_ACTIVITY_
Count every line below that holds "Manual". Number only.

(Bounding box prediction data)
____________________

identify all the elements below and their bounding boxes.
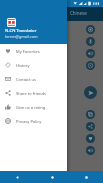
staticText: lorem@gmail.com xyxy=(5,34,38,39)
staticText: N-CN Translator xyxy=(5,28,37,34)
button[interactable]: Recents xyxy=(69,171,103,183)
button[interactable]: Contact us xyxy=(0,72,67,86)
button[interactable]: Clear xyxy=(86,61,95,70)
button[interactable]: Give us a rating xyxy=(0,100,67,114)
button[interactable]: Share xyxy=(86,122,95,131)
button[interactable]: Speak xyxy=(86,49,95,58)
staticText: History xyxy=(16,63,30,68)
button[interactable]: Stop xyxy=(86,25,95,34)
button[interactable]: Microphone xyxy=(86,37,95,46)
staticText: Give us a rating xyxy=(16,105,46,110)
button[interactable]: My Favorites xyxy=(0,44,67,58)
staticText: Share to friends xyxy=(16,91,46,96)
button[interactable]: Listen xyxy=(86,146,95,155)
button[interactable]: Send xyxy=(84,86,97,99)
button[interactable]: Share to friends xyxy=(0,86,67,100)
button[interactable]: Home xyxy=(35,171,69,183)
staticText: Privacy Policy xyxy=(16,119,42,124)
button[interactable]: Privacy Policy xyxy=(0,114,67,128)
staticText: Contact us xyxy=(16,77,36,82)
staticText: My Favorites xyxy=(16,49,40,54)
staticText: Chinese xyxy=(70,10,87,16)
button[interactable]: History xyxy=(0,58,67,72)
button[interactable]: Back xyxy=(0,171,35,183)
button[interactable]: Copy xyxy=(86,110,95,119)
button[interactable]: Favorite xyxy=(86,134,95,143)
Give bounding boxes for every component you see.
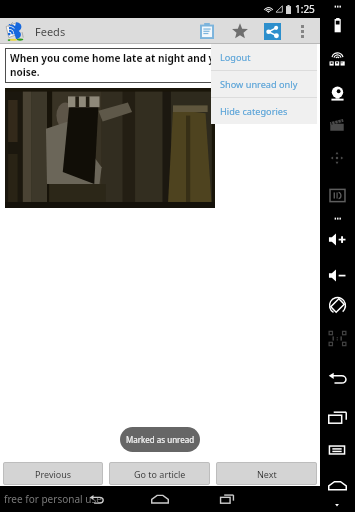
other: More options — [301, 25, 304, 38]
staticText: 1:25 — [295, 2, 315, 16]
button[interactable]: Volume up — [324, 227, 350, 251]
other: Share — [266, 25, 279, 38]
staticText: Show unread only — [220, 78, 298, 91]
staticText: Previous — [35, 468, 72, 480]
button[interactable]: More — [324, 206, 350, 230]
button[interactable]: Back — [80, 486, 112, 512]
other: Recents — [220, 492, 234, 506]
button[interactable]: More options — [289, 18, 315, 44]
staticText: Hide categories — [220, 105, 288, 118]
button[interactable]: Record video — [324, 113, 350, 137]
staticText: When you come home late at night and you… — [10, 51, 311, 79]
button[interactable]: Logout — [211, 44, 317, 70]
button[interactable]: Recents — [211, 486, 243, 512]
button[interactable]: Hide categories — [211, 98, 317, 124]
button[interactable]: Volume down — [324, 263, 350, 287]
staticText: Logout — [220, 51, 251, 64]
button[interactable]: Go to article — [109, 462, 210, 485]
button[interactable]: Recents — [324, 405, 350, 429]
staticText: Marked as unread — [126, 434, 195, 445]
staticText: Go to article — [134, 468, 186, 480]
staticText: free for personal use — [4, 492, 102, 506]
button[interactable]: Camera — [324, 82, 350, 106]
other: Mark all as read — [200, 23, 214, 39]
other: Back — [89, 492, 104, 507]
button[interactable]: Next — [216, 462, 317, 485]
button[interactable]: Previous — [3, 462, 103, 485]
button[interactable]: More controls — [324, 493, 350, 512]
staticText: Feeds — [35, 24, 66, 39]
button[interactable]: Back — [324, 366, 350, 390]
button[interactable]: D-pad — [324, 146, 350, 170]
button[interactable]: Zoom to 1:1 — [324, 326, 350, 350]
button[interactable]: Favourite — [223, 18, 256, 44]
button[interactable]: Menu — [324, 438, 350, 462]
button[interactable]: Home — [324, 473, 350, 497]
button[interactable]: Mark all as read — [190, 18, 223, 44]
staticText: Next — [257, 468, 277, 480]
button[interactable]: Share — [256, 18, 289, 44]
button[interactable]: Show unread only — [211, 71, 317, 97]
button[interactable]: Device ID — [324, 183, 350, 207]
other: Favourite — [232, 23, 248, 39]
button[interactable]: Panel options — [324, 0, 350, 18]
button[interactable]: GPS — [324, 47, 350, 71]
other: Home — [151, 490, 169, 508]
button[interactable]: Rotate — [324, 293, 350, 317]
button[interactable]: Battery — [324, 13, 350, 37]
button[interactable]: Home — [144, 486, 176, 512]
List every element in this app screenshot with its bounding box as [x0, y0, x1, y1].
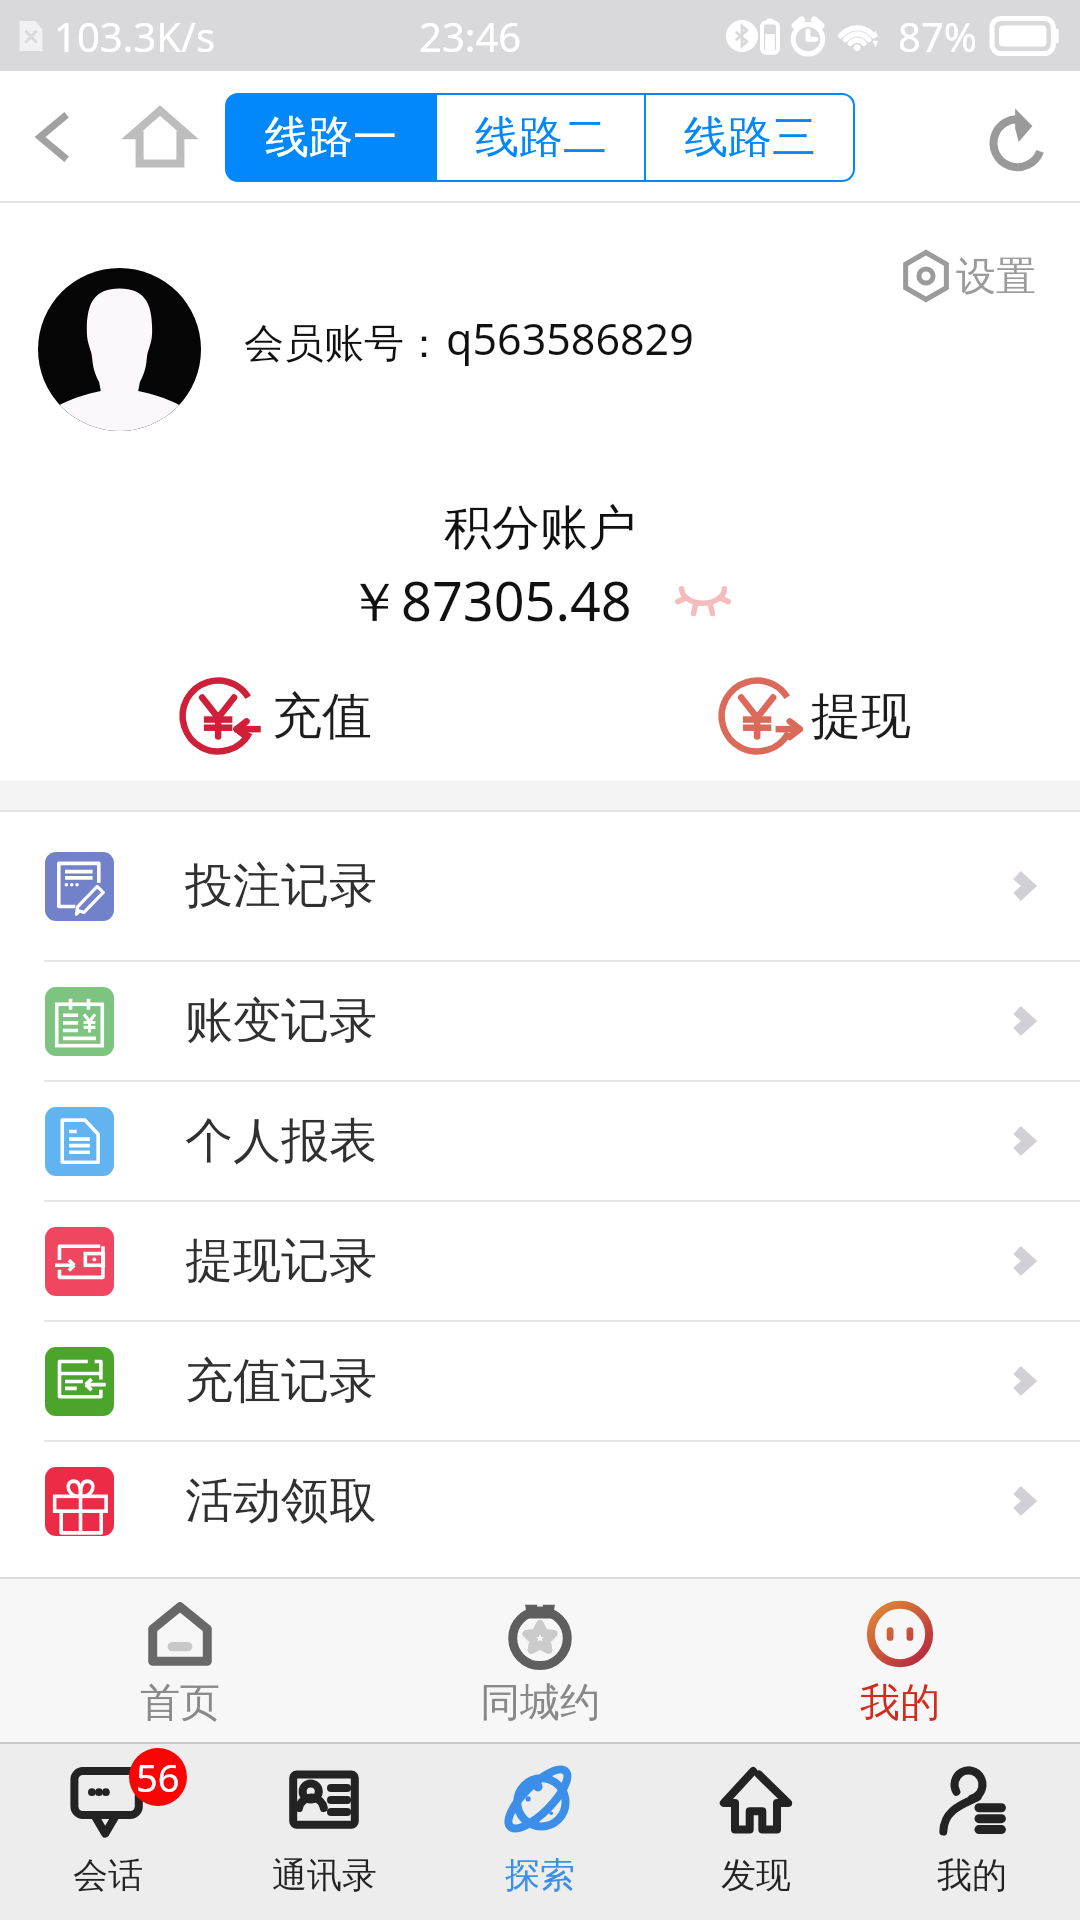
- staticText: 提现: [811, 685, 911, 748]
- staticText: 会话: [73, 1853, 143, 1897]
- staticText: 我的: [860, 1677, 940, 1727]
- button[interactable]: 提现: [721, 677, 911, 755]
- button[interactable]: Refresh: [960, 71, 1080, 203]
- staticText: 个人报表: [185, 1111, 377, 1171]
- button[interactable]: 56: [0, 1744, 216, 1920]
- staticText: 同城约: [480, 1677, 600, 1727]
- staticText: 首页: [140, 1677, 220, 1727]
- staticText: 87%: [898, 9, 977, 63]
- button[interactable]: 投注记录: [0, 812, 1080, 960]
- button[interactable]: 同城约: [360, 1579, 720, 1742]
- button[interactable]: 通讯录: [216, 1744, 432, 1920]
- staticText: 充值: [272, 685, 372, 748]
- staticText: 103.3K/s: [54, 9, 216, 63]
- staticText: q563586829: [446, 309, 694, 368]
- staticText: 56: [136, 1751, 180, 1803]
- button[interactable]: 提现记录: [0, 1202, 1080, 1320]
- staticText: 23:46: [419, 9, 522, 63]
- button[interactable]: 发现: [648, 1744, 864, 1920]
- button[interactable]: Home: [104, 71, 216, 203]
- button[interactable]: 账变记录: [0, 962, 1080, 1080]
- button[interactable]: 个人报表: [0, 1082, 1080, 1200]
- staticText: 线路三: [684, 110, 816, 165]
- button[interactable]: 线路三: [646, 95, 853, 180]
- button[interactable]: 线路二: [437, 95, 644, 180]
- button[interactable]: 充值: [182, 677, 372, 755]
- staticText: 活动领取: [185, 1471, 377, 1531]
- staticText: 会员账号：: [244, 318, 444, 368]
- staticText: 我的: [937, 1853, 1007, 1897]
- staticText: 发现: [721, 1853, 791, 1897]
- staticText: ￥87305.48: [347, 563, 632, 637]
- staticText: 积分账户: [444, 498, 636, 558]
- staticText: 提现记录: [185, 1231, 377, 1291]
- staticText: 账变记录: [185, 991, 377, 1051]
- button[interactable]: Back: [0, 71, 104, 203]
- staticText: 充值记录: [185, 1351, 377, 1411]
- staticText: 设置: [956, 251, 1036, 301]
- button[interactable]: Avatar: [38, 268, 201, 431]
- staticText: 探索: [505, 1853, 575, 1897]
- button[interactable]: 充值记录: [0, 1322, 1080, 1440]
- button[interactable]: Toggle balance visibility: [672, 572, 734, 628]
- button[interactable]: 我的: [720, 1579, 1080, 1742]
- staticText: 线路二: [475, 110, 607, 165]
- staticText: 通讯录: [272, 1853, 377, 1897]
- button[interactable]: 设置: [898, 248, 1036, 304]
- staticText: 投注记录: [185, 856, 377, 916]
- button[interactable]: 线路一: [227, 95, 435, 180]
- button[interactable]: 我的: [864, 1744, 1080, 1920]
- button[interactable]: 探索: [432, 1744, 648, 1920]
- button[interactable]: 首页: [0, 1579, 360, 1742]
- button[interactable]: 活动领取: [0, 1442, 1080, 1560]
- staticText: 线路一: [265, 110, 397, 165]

____________________

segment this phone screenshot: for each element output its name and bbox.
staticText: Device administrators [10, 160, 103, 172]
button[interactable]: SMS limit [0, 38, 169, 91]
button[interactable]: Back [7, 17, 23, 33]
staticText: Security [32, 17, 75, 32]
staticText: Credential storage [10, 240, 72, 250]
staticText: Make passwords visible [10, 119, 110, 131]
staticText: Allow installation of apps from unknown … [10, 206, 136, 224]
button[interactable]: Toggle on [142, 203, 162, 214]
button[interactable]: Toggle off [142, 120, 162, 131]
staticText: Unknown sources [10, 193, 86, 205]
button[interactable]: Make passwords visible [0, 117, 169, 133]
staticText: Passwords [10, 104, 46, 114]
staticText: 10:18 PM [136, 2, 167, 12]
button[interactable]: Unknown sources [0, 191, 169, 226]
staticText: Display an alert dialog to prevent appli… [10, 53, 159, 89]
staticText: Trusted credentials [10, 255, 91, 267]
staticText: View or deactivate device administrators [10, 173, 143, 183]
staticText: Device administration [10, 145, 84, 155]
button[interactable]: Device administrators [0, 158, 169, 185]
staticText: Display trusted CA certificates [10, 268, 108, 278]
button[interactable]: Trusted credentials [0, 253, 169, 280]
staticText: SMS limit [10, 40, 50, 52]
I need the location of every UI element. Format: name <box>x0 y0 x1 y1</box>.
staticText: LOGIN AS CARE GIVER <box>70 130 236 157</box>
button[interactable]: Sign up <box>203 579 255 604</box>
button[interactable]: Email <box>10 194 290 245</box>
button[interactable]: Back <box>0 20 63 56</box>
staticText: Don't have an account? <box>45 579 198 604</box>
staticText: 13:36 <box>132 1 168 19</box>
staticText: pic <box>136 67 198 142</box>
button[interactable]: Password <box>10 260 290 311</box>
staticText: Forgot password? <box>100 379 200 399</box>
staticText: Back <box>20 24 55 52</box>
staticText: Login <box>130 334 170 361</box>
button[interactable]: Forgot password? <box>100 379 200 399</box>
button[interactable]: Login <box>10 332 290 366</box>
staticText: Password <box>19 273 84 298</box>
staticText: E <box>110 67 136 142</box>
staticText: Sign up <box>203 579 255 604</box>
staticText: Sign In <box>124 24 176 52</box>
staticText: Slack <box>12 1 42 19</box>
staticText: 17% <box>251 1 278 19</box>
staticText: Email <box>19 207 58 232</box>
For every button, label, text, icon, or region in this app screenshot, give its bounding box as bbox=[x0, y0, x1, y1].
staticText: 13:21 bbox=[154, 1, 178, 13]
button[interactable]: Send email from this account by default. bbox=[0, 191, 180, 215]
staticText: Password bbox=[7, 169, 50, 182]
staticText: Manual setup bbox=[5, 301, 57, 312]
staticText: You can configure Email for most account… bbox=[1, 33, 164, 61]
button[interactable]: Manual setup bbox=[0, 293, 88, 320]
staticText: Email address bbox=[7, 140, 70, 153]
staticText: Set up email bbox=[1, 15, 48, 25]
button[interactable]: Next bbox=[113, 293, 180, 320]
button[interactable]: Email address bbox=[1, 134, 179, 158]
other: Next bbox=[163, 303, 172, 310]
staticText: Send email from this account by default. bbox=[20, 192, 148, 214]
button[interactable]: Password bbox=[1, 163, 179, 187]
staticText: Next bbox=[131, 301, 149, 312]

____________________

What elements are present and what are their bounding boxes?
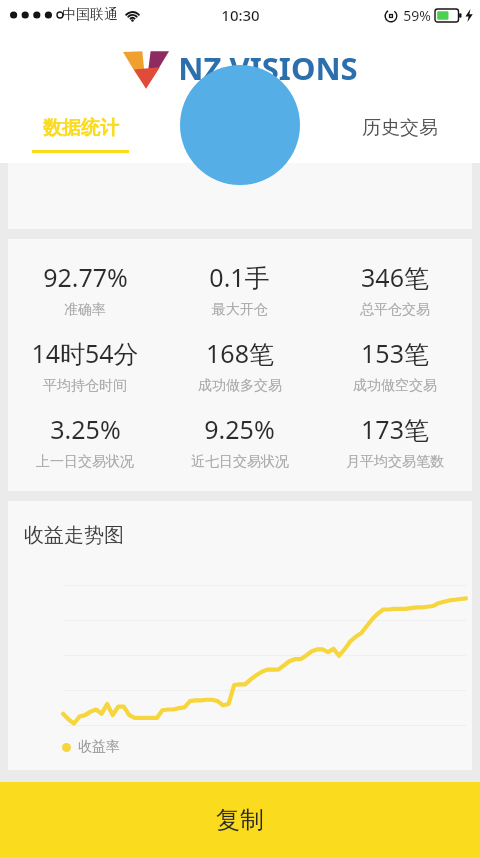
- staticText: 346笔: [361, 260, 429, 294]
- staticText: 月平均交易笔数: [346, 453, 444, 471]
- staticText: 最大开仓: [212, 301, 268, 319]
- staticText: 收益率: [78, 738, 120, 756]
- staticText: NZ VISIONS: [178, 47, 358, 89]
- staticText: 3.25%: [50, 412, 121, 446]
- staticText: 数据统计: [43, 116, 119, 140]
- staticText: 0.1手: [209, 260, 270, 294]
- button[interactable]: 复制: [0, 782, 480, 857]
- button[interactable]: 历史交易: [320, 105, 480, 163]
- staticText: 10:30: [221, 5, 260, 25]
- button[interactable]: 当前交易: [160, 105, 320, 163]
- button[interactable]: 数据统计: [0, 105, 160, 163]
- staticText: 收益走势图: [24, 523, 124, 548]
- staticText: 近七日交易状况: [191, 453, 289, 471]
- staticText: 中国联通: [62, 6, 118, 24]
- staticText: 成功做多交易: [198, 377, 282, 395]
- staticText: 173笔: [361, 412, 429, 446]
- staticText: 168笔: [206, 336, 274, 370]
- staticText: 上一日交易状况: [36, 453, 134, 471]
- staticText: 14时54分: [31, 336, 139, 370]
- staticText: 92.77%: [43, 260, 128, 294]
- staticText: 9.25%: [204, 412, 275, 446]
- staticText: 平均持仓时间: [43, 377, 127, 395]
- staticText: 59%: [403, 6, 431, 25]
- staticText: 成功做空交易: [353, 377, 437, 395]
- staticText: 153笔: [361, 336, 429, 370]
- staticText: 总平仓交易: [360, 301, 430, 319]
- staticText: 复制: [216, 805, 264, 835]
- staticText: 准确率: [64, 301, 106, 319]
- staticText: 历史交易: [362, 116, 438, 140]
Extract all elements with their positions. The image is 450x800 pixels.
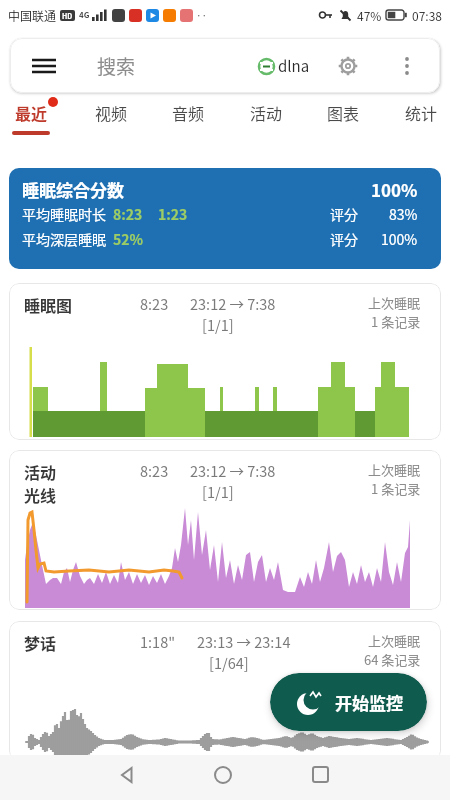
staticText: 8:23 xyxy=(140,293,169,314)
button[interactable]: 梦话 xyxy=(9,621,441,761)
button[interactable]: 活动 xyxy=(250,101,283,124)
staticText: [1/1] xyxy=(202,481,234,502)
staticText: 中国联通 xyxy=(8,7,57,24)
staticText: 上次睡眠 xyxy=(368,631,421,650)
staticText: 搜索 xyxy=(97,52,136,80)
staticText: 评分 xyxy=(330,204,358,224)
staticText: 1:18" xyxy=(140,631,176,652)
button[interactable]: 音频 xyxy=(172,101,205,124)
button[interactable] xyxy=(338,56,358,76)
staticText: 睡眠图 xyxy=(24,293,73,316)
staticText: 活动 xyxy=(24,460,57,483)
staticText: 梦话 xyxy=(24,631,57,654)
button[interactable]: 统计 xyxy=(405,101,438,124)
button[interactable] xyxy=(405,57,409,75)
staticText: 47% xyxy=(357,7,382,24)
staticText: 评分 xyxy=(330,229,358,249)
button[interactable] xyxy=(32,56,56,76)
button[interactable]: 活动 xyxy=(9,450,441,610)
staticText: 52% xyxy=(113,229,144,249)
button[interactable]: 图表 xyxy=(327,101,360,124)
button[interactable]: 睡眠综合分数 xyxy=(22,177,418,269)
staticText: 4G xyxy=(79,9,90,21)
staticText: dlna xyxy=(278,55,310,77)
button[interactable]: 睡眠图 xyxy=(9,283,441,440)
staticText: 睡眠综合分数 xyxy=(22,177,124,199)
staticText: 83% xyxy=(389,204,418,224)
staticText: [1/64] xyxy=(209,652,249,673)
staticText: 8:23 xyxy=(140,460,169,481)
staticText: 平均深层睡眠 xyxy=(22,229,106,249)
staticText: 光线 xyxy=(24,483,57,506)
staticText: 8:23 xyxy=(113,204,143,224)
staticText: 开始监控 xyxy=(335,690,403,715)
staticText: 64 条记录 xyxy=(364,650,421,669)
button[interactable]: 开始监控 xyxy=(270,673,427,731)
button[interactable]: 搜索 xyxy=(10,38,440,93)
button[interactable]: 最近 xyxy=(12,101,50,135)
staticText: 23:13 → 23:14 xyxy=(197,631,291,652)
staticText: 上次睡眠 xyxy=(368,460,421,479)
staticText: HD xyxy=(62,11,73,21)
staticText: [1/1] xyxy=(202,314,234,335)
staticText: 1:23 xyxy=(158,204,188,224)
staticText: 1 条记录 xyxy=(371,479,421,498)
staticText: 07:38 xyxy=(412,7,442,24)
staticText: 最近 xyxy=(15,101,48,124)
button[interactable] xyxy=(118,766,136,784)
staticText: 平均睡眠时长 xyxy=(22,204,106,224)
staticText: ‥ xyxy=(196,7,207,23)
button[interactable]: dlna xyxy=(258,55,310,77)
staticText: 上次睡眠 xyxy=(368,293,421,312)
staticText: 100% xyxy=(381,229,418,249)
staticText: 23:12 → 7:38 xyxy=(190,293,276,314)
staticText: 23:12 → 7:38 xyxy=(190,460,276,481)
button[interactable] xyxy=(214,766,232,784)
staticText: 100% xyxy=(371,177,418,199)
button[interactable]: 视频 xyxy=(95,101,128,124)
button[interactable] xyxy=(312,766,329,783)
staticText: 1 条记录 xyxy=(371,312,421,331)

____________________

_EXPECTED OUTPUT_
2